[Supplied material — start]
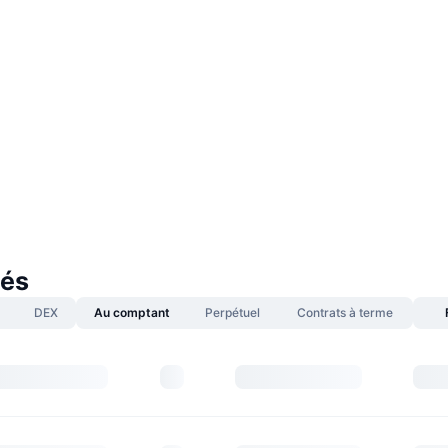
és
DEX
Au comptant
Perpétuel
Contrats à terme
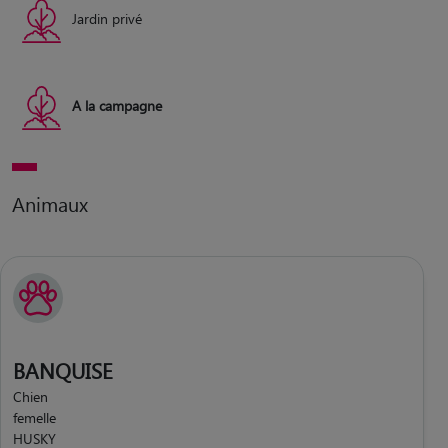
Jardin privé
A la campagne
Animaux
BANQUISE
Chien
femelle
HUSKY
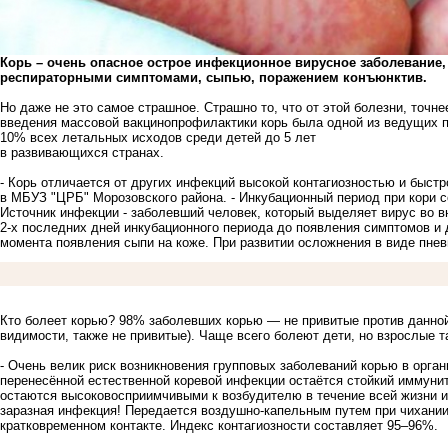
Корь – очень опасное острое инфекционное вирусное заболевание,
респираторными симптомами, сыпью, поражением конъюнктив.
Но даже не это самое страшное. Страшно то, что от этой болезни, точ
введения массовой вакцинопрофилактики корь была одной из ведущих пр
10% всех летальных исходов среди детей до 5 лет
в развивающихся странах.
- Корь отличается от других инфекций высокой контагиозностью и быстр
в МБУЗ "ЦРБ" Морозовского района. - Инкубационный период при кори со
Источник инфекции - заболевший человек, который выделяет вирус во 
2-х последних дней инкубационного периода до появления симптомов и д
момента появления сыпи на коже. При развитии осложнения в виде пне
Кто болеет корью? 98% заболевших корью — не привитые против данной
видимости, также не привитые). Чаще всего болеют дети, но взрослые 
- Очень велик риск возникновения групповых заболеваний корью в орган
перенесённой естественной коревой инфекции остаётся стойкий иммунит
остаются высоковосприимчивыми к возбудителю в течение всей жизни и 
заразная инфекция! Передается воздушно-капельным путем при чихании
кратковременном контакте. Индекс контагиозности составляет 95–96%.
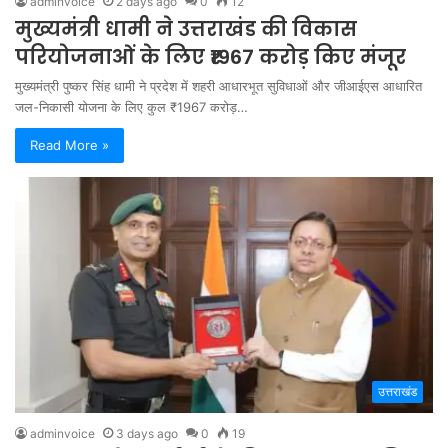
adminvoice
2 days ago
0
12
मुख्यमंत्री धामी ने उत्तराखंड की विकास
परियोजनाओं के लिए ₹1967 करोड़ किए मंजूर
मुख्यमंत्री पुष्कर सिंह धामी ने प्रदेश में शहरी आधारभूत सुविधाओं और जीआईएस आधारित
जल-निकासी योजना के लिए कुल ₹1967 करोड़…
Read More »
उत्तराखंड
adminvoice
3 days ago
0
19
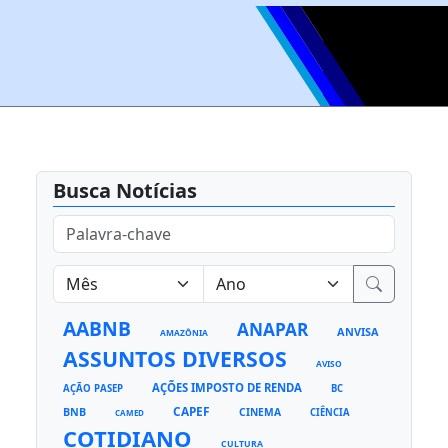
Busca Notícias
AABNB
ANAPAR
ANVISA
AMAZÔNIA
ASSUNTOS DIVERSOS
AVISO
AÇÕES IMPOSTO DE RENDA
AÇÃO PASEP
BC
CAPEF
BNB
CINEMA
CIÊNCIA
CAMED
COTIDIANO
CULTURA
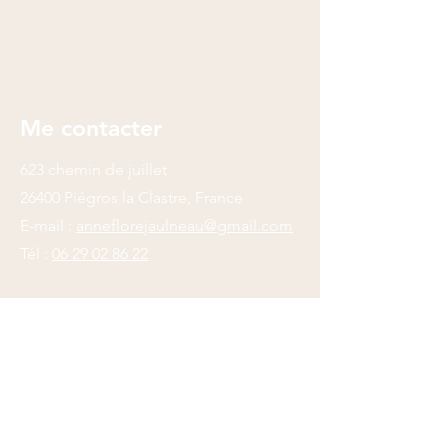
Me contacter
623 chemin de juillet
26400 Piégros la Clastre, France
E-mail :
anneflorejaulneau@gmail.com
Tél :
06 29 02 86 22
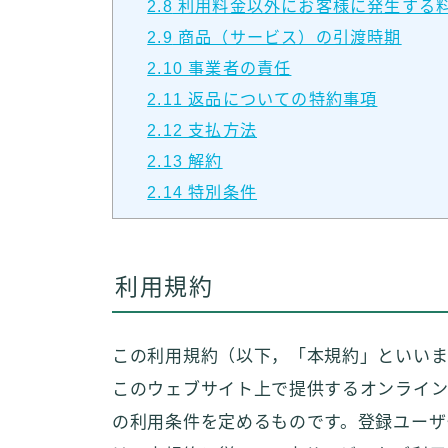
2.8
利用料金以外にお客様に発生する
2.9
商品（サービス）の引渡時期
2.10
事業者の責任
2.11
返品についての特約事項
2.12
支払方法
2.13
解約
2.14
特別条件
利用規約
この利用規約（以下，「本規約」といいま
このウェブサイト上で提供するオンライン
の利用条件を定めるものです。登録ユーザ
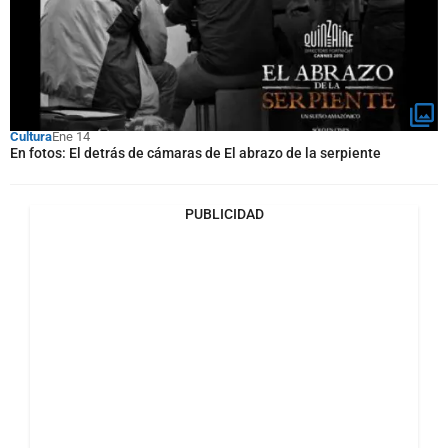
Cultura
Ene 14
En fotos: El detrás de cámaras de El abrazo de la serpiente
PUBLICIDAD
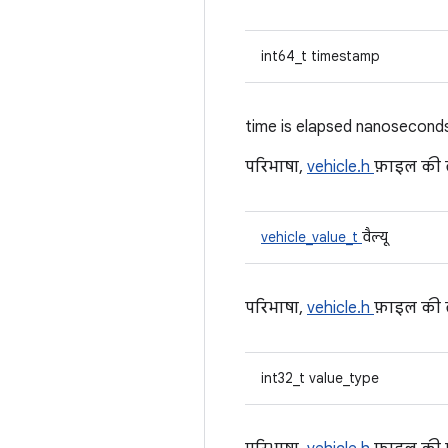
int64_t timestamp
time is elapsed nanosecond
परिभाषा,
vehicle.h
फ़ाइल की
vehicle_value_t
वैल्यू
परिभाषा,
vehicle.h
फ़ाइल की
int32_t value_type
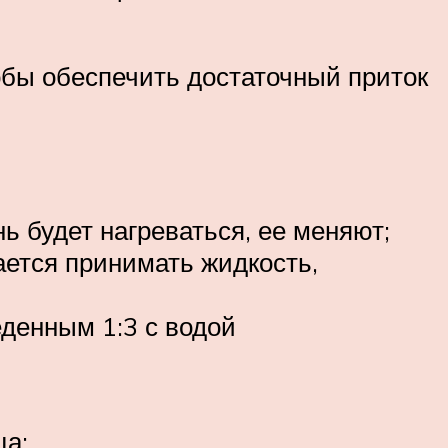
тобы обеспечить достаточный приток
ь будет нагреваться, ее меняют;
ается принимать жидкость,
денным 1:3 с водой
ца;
[Supplied material — finish]
**What to do**. Pictures must be left out when the records are transcribed exactly.

**Task solution**.
és
DEX
Au comptant
Perpétuel
Contrats à terme
Jardin privé
A la campagne
Animaux
BANQUISE
Chien
femelle
HUSKY
Корь – очень опасное острое инфекционное вирусное заболевание,
респираторными симптомами, сыпью, поражением конъюнктив.
Но даже не это самое страшное. Страшно то, что от этой болезни, точ
введения массовой вакцинопрофилактики корь была одной из ведущих пр
10% всех летальных исходов среди детей до 5 лет
в развивающихся странах.
- Корь отличается от других инфекций высокой контагиозностью и быстр
в МБУЗ "ЦРБ" Морозовского района. - Инкубационный период при кори со
Источник инфекции - заболевший человек, который выделяет вирус во 
2-х последних дней инкубационного периода до появления симптомов и д
момента появления сыпи на коже. При развитии осложнения в виде пне
Кто болеет корью? 98% заболевших корью — не привитые против данной
видимости, также не привитые). Чаще всего болеют дети, но взрослые 
- Очень велик риск возникновения групповых заболеваний корью в орган
перенесённой естественной коревой инфекции остаётся стойкий иммунит
остаются высоковосприимчивыми к возбудителю в течение всей жизни и 
заразная инфекция! Передается воздушно-капельным путем при чихании
кратковременном контакте. Индекс контагиозности составляет 95–96%.
adminvoice
2 days ago
0
12
मुख्यमंत्री धामी ने उत्तराखंड की विकास
परियोजनाओं के लिए ₹1967 करोड़ किए मंजूर
मुख्यमंत्री पुष्कर सिंह धामी ने प्रदेश में शहरी आधारभूत सुविधाओं और जीआईएस आधारित
जल-निकासी योजना के लिए कुल ₹1967 करोड़…
Read More »
उत्तराखंड
adminvoice
3 days ago
0
19
Busca Notícias
AABNB
ANAPAR
ANVISA
AMAZÔNIA
ASSUNTOS DIVERSOS
AVISO
AÇÕES IMPOSTO DE RENDA
AÇÃO PASEP
BC
CAPEF
BNB
CINEMA
CIÊNCIA
CAMED
COTIDIANO
CULTURA
Me contacter
623 chemin de juillet
26400 Piégros la Clastre, France
E-mail :
anneflorejaulneau@gmail.com
Tél :
06 29 02 86 22
2.8
利用料金以外にお客様に発生する
2.9
商品（サービス）の引渡時期
2.10
事業者の責任
2.11
返品についての特約事項
2.12
支払方法
2.13
解約
2.14
特別条件
利用規約
この利用規約（以下，「本規約」といいま
このウェブサイト上で提供するオンライン
の利用条件を定めるものです。登録ユーザ
Cultura
Ene 14
En fotos: El detrás de cámaras de El abrazo de la serpiente
PUBLICIDAD
int64_t timestamp
time is elapsed nanosecond
परिभाषा,
vehicle.h
फ़ाइल की
vehicle_value_t
वैल्यू
परिभाषा,
vehicle.h
फ़ाइल की
int32_t value_type
тобы обеспечить достаточный приток
ь будет нагреваться, ее меняют;
ается принимать жидкость,
денным 1:3 с водой
ца;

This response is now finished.